Page images and extracted text:
·····
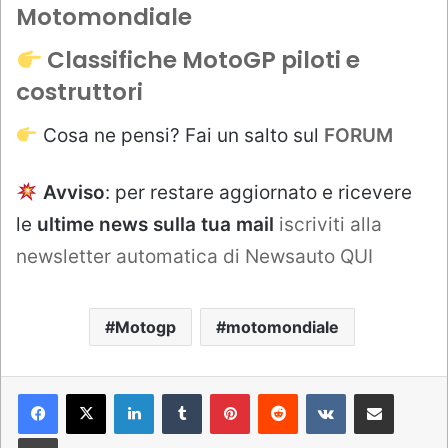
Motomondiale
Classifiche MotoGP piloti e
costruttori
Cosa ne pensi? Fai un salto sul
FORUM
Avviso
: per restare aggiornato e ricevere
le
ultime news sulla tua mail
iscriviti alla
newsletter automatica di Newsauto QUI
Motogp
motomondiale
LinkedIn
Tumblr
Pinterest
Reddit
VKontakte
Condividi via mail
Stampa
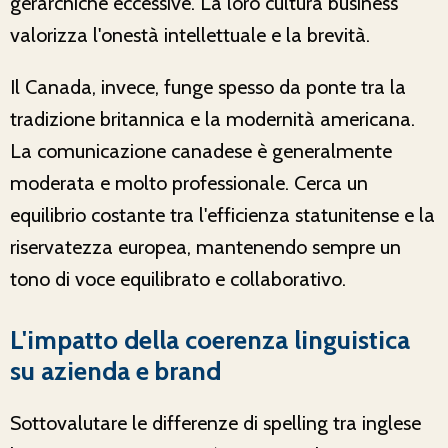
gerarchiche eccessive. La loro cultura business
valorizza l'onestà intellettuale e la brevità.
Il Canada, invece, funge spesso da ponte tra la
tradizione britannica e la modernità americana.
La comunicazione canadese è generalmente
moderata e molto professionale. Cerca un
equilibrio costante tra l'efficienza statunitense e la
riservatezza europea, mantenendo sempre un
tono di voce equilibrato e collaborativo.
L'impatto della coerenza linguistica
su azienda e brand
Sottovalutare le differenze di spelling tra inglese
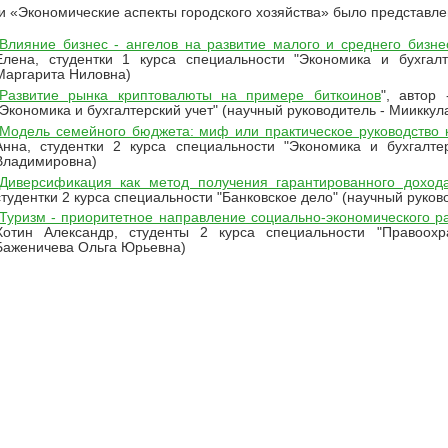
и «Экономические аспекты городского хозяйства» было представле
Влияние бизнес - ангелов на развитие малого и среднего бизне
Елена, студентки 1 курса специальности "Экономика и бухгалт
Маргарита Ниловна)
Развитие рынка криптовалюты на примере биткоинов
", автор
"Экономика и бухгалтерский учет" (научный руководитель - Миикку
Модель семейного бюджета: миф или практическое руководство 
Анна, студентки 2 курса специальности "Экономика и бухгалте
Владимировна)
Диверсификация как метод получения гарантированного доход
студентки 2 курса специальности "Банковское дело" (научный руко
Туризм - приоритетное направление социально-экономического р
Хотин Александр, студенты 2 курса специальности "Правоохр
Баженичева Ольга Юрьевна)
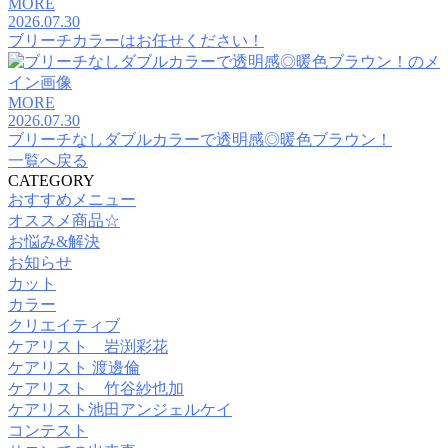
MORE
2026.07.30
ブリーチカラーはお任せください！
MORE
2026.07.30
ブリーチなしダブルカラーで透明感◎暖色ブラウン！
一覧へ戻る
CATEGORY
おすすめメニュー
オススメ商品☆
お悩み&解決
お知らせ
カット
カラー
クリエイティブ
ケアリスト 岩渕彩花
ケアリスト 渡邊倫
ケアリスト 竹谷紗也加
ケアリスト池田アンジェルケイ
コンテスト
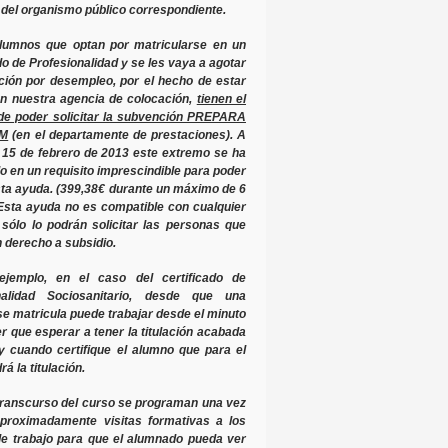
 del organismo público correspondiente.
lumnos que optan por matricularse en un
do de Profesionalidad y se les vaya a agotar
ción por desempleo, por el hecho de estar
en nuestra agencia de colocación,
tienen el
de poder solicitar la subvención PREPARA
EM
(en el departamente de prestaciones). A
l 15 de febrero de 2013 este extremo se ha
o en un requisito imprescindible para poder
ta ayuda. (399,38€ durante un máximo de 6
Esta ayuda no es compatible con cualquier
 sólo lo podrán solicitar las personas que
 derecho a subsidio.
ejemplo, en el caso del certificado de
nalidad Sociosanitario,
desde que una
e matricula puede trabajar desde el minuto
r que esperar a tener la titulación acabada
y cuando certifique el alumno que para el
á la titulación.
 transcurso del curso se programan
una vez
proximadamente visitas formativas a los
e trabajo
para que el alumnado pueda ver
·····
Exercise prompt: Give the entries again without a single change, but with no pictures.

Exercise answer:
Motomondiale
Classifiche MotoGP piloti e
costruttori
Cosa ne pensi? Fai un salto sul
FORUM
Avviso
: per restare aggiornato e ricevere
le
ultime news sulla tua mail
iscriviti alla
newsletter automatica di Newsauto QUI
Motogp
motomondiale
LinkedIn
Tumblr
Pinterest
Reddit
VKontakte
Condividi via mail
Stampa
gerarchiche eccessive. La loro cultura business
valorizza l'onestà intellettuale e la brevità.
Il Canada, invece, funge spesso da ponte tra la
tradizione britannica e la modernità americana.
La comunicazione canadese è generalmente
moderata e molto professionale. Cerca un
equilibrio costante tra l'efficienza statunitense e la
riservatezza europea, mantenendo sempre un
tono di voce equilibrato e collaborativo.
L'impatto della coerenza linguistica
su azienda e brand
Sottovalutare le differenze di spelling tra inglese
и «Экономические аспекты городского хозяйства» было представле
Влияние бизнес - ангелов на развитие малого и среднего бизне
Елена, студентки 1 курса специальности "Экономика и бухгалт
Маргарита Ниловна)
Развитие рынка криптовалюты на примере биткоинов
", автор
"Экономика и бухгалтерский учет" (научный руководитель - Миикку
Модель семейного бюджета: миф или практическое руководство 
Анна, студентки 2 курса специальности "Экономика и бухгалте
Владимировна)
Диверсификация как метод получения гарантированного доход
студентки 2 курса специальности "Банковское дело" (научный руко
Туризм - приоритетное направление социально-экономического р
Хотин Александр, студенты 2 курса специальности "Правоохр
Баженичева Ольга Юрьевна)
MORE
2026.07.30
ブリーチカラーはお任せください！
MORE
2026.07.30
ブリーチなしダブルカラーで透明感◎暖色ブラウン！
一覧へ戻る
CATEGORY
おすすめメニュー
オススメ商品☆
お悩み&解決
お知らせ
カット
カラー
クリエイティブ
ケアリスト 岩渕彩花
ケアリスト 渡邊倫
ケアリスト 竹谷紗也加
ケアリスト池田アンジェルケイ
コンテスト
 del organismo público correspondiente.
lumnos que optan por matricularse en un
do de Profesionalidad y se les vaya a agotar
ción por desempleo, por el hecho de estar
en nuestra agencia de colocación,
tienen el
de poder solicitar la subvención PREPARA
EM
(en el departamente de prestaciones). A
l 15 de febrero de 2013 este extremo se ha
o en un requisito imprescindible para poder
ta ayuda. (399,38€ durante un máximo de 6
Esta ayuda no es compatible con cualquier
 sólo lo podrán solicitar las personas que
 derecho a subsidio.
ejemplo, en el caso del certificado de
nalidad Sociosanitario,
desde que una
e matricula puede trabajar desde el minuto
r que esperar a tener la titulación acabada
y cuando certifique el alumno que para el
á la titulación.
 transcurso del curso se programan
una vez
proximadamente visitas formativas a los
e trabajo
para que el alumnado pueda ver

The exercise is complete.